Dataset entries:
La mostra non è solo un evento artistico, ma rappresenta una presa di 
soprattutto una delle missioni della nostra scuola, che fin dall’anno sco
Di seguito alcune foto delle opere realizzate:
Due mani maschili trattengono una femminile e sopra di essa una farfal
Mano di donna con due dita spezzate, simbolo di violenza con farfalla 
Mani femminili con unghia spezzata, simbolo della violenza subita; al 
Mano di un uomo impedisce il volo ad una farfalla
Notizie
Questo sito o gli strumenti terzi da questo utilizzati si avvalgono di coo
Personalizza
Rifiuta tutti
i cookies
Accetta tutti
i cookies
* * *
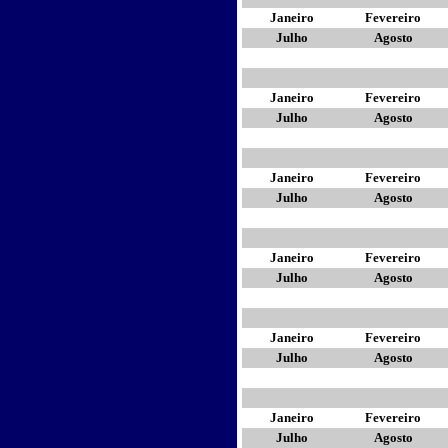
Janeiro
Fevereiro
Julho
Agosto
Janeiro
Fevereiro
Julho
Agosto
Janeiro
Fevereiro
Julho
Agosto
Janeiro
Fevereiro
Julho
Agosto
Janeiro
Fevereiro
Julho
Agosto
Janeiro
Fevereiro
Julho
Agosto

What you are asked to do: Copy every line above in which the string "della" shows up.

Task response:
soprattutto una delle missioni della nostra scuola, che fin dall’anno sco
Mani femminili con unghia spezzata, simbolo della violenza subita; al 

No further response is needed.